CHP'nin akıbeti ne olacak?

  • GİRİŞ26.02.2012 07:59
  • GÜNCELLEME26.02.2012 07:59

Particiliğe uzak olanların, iç tüzük oyunlarını bilmeyenlerin bu savaşın safahatını kavraması zor. Durum kısaca şöyle: Muhalifler, tüzük kongresi toplanabilmesi için düşük sayıda delegenin müracaatını yeterli gören tüzük maddesini işleterek bir kongre toplayacaklar. Bu kongrenin tarihi yarın. Mevcut parti içi iktidar ise bu teşebbüsü boşa çıkartmak adına bir karşı hamle olarak bugün bir tüzük kongresi topluyor. Tüzük kongresini toplantıya çağırmak için muhalefetin topladığı 350 imza yetmişti. Muhalefetin bugünkü toplantıyı yaptırmaması için 650 kişinin toplantıya katılmaması gerekiyor.

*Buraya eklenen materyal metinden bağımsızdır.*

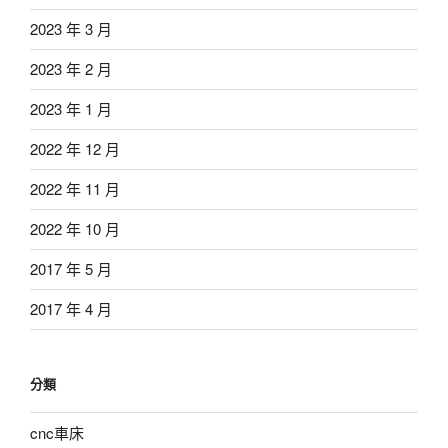
2023 年 3 月
2023 年 2 月
2023 年 1 月
2022 年 12 月
2022 年 11 月
2022 年 10 月
2017 年 5 月
2017 年 4 月
分類
cnc車床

Savaş bir şeyleri yaptırmamak üzerine sürüyor. Bugün Önder Sav'ın liderliğini yaptığı parti içi muhalefet Kılıçdaroğlu'na toplantıyı yaptırmazsa, Genel Merkez savaşı kaybetmiş olacak. Sav, yarınki kongreyi ilan ederek Kılıçdaroğlu'nu bugünkü tüzük kongresini toplamaya zorlamıştı. Şimdi yaptırmayarak, mevcut yönetimin otoritesini boşluğa düşürmeye çalışıyor.

Şayet bugünkü tüzük kongresi toplanamazsa, muhalefet karşı saldırıya geçerek Kılıçdaroğlu'nu liderlik koltuğundan edecek süreci başlatacak. Her şey yolunda giderse, yani Genel Merkez bu vartayı atlatırsa? O zaman taraflar yaralarını sararak mevzilerini sağlamlaştırmaya devam edecek.

Kılıçdaroğlu'nun kazanması galip ihtimal. Zira, karşısında bir rakip yok. CHP, müzmin ve musır bir muhalefet partisi. Parti içi rekabette de bu muhalif karakterin izleri görülüyor. Eleştirmek, yıpratmak, engellemek CHP'nin parti içi muhalefeti için de geleneksel alışkanlıkları sürdürmek demek. Ama iktidar savaşını kazanmak için muhalif kimliğe yapıcı bir şeylerin ilave edilmesi lâzım. Bugün, parti içi muhalefetin elinde bu yapıcı unsurlardan hiçbiri mevcut değil.

CHP neden bu garip işlerle zaman kaybediyor? Hizipler, partilerin oligarşik yapılarına paralel, demokratik olmayan oluşumlardır. Bu yüzden süren kavga, CHP'de parti içi demokratik mücadele anlamına gelmiyor. Ancak hizipleri bu kadar diri ve iddialı tutan bir şey olmalı. Cevap, CHP'nin bünyesindeki farklı kimliklerde ve politikalarda aranmalı. CHP, tek bir parti halinde yoluna devam etmekte zorlanıyor. Çok daha derinlerde CHP evrensel standartlara uygun bir sol partiye dönüşmeyi başaramıyor. Sorun CHP ile sınırlı değil.

Sol düşünce Türkiye'ye girerken daha başında derin bir çatlakla girdi. Sol kimliğin üzerine inşa edileceği iki ana sütun mevcuttu. Birincisi bir üçüncü dünya anti emperyalizmi, ikincisi ise bölüşüm sorunlarına odaklanmış evrensel sınıf dayanışması. "Cumhuriyeti kuran parti" kimliği ile CHP, birçok marjinal sol grupla birlikte birincisini tercih etti. Anti emperyalizmden dar ve kısır bir ulusalcılık ve oradan da Ergenekon tipi devletçi siyaset üretildi. Bugün kongrenin gündeme aldığı tüzük değişikliklerinden birinin, 2. maddede yer alan "sosyal demokrasinin değerleri" arasına "Kurtuluş Savaşı"nı eklemek olması, işte bu yüzden tesadüf değil. Anti emperyalizm, CHP'yi sol politikalardan uzak tutmak için oldukça işlevsel bir kulp. Geleneksel seçkincilik, bürokratik alışkanlıklar ve Türkiye'nin Kürt sorunu gibi en temel sorunu konusunda dar ulus devlet politikalarını sürdürmek bu kulpa sıkı sıkıya tutunmakla mümkün.